**Work request:** Check each line of the data, and copy those where "клуба" appears.

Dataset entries
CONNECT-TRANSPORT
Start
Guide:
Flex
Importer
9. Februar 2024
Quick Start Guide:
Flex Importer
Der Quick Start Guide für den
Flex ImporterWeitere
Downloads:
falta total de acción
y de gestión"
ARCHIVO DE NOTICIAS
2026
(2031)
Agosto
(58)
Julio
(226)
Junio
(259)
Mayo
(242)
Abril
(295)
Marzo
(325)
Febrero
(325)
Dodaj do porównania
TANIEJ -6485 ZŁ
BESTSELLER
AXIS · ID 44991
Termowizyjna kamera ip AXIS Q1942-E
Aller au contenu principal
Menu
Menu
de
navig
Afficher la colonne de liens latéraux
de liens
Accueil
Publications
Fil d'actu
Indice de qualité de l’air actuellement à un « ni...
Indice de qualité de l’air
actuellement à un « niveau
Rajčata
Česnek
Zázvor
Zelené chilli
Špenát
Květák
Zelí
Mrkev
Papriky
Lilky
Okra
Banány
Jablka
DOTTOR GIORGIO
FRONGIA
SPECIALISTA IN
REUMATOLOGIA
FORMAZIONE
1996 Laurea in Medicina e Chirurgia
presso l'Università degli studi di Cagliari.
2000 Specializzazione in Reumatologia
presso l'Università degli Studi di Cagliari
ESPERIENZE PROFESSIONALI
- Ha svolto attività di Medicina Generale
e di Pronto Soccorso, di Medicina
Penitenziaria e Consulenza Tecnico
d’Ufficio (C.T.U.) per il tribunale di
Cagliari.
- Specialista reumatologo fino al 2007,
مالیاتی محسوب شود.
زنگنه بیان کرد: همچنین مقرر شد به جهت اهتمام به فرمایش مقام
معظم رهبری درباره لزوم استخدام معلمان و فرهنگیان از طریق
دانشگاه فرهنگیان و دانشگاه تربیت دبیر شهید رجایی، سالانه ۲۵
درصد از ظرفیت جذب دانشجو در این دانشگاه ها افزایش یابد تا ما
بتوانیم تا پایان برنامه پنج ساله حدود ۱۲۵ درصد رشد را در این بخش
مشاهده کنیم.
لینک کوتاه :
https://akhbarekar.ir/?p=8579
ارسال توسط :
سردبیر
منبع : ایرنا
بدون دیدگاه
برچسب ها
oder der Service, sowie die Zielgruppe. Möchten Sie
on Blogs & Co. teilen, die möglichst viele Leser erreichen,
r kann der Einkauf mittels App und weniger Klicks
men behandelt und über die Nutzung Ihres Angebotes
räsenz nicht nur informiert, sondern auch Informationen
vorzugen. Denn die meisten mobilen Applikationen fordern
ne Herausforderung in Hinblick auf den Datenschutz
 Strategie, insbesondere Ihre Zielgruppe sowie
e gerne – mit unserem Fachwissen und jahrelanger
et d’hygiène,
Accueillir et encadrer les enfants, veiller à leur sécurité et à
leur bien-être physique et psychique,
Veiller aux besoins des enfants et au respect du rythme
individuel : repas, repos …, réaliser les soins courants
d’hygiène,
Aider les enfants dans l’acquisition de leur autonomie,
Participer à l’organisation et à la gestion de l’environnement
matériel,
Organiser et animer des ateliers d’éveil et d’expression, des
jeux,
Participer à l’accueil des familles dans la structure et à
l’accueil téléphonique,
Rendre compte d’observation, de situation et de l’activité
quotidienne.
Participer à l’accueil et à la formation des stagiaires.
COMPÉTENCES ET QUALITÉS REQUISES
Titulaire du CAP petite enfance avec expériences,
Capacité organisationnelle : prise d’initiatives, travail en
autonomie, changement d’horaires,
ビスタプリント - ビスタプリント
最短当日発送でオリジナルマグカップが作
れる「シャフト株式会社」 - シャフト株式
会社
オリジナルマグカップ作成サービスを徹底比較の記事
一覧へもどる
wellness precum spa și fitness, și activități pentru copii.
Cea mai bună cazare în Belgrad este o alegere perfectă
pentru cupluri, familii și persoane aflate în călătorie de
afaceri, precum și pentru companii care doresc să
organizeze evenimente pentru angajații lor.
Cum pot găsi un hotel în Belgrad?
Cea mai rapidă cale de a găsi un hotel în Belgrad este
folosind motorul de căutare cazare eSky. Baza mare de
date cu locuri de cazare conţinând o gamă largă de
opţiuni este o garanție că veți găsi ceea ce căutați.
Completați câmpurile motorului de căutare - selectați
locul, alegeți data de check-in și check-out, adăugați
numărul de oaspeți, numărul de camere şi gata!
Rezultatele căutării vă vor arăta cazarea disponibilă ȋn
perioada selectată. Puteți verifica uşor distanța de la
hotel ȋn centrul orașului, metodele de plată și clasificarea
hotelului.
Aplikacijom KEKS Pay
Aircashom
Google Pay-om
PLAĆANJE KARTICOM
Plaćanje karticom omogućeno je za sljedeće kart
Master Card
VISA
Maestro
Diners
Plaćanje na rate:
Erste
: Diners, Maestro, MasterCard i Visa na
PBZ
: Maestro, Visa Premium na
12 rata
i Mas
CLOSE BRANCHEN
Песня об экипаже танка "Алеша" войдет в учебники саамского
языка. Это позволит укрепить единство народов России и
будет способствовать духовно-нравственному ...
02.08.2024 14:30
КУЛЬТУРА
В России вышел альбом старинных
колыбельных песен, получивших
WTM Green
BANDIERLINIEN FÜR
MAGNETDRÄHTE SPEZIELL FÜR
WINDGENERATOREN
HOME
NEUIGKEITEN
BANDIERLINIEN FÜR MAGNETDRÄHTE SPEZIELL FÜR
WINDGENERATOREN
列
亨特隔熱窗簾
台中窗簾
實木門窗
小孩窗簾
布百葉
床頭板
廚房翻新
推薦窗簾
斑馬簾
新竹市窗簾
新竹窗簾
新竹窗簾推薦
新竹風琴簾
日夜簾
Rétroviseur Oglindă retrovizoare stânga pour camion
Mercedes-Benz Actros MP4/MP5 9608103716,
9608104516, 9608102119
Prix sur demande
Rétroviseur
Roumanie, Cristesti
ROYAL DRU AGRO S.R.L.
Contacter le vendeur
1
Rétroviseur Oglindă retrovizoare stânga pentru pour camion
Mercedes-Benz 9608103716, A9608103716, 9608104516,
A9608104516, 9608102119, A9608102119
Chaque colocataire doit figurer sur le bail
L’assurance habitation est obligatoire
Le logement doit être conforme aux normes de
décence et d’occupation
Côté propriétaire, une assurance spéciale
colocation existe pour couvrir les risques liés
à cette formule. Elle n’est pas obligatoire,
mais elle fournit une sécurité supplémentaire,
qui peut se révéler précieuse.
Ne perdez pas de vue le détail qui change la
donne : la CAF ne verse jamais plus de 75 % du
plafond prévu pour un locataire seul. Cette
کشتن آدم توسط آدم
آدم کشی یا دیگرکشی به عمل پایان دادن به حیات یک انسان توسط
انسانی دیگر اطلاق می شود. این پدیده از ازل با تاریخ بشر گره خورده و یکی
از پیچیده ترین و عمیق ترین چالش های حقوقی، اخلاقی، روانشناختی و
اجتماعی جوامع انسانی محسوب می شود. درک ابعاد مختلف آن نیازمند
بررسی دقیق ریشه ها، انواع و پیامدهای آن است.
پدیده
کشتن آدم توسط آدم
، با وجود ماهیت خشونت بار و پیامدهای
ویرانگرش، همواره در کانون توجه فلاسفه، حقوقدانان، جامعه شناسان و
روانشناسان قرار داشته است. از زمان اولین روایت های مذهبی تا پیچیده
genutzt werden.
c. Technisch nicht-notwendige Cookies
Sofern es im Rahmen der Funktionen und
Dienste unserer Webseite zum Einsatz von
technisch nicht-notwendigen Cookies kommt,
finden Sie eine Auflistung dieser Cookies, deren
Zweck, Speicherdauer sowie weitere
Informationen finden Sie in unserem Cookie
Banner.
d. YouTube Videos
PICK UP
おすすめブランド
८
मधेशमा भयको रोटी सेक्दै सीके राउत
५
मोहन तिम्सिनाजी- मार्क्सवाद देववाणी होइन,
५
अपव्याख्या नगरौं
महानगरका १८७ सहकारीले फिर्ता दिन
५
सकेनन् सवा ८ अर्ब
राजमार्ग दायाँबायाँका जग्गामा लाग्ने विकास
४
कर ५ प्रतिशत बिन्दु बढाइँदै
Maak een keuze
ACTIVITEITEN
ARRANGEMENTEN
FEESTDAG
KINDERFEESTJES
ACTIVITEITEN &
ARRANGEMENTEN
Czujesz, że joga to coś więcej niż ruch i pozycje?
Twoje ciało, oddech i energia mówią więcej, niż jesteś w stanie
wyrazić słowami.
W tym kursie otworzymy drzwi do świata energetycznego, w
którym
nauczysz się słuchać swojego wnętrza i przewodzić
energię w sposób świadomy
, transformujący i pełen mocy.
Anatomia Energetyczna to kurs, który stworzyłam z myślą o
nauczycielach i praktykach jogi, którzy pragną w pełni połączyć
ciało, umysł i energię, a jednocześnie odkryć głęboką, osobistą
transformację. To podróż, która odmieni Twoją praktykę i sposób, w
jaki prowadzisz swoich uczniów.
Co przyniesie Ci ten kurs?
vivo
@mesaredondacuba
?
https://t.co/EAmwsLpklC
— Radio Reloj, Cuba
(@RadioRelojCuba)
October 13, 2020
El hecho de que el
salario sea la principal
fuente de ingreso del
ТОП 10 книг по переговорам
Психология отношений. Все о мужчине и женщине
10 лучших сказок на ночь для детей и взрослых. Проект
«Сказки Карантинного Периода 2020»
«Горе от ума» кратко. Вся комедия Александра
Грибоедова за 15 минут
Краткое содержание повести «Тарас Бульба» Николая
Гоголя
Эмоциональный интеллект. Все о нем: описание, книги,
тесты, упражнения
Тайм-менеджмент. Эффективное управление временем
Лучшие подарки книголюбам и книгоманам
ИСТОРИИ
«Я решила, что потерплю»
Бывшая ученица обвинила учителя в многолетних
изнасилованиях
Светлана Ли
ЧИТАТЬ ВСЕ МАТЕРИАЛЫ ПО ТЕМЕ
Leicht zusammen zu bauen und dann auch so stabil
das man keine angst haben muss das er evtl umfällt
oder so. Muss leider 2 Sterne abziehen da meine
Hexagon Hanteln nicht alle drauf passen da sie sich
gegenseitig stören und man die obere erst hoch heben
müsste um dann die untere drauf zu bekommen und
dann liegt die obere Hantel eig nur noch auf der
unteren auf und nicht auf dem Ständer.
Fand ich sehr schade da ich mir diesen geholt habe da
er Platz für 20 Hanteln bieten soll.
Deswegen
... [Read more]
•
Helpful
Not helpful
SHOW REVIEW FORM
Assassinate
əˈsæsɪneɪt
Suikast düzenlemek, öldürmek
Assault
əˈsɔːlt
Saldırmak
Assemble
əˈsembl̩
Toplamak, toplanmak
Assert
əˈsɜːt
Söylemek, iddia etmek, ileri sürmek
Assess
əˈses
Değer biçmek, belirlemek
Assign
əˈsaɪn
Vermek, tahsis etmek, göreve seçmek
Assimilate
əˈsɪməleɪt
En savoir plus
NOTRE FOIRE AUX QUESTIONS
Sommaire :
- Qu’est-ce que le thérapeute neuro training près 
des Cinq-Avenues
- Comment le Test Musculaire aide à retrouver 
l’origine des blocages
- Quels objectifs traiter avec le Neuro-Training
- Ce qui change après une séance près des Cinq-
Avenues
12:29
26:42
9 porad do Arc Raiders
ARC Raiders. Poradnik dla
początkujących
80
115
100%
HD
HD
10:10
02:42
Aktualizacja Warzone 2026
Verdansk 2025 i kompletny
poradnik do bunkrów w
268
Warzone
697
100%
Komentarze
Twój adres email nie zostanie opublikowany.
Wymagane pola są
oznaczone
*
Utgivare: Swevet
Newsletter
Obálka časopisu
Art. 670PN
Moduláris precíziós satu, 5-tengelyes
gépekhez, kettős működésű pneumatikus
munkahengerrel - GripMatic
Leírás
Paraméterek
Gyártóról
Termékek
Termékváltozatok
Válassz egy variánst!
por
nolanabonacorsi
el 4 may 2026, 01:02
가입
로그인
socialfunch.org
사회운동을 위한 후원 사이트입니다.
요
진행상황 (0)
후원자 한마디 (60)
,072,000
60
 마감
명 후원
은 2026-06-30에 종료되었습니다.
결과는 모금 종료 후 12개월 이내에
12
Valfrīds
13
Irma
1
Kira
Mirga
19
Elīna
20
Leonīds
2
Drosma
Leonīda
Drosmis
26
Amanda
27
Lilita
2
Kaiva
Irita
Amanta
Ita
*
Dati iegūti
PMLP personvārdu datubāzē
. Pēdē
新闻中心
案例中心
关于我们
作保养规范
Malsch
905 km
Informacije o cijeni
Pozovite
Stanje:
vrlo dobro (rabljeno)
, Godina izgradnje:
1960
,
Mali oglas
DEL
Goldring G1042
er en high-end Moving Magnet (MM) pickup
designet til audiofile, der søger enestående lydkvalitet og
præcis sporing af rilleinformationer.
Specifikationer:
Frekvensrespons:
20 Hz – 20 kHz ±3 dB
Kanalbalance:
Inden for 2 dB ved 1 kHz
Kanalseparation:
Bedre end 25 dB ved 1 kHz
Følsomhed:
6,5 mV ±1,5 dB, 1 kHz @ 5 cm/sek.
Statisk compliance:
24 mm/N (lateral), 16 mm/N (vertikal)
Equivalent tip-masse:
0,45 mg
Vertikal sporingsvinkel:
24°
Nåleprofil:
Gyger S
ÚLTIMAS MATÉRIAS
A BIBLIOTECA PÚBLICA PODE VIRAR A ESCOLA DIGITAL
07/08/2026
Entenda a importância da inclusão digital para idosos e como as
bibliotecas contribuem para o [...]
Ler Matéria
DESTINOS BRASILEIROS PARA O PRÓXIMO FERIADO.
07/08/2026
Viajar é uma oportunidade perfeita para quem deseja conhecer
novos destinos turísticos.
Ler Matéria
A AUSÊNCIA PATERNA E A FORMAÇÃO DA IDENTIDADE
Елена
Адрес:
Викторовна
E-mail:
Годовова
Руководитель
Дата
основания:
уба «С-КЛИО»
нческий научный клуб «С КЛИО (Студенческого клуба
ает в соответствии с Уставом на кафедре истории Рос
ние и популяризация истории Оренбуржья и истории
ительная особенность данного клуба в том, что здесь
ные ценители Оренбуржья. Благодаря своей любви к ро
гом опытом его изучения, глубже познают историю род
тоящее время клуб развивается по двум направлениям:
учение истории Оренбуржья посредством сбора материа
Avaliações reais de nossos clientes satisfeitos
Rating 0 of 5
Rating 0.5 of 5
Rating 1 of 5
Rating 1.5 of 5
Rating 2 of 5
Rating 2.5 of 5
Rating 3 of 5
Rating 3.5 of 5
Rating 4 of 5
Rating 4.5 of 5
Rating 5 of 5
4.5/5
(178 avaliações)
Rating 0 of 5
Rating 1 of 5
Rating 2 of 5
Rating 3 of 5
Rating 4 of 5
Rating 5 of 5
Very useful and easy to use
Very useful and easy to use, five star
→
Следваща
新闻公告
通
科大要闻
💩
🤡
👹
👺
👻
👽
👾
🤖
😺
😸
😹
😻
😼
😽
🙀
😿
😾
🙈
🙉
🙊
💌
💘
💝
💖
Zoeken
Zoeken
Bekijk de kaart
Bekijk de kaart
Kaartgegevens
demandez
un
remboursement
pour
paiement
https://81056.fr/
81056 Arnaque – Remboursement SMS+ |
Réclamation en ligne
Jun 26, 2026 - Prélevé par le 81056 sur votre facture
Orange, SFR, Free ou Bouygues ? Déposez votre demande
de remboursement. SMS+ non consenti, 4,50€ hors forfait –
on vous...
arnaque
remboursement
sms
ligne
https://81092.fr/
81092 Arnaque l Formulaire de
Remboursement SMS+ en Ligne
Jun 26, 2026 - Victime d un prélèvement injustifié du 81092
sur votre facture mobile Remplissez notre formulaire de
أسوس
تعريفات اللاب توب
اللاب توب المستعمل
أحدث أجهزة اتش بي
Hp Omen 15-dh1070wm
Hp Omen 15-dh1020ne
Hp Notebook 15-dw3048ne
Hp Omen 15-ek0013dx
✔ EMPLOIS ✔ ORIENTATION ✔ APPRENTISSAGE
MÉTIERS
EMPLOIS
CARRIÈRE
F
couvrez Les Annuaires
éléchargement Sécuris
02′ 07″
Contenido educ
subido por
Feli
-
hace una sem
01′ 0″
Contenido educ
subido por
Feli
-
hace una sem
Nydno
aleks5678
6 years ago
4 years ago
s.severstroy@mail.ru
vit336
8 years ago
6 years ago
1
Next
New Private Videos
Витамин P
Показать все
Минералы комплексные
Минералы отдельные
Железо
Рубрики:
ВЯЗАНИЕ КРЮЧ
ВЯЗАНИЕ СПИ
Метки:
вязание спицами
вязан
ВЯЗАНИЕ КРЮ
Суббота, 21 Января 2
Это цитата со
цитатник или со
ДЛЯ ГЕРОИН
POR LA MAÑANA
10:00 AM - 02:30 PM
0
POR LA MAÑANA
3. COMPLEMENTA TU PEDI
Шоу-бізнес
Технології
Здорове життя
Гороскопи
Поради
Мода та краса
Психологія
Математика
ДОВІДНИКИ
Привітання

**Reply:**
нческий научный клуб «С КЛИО (Студенческого клуба
ительная особенность данного клуба в том, что здесь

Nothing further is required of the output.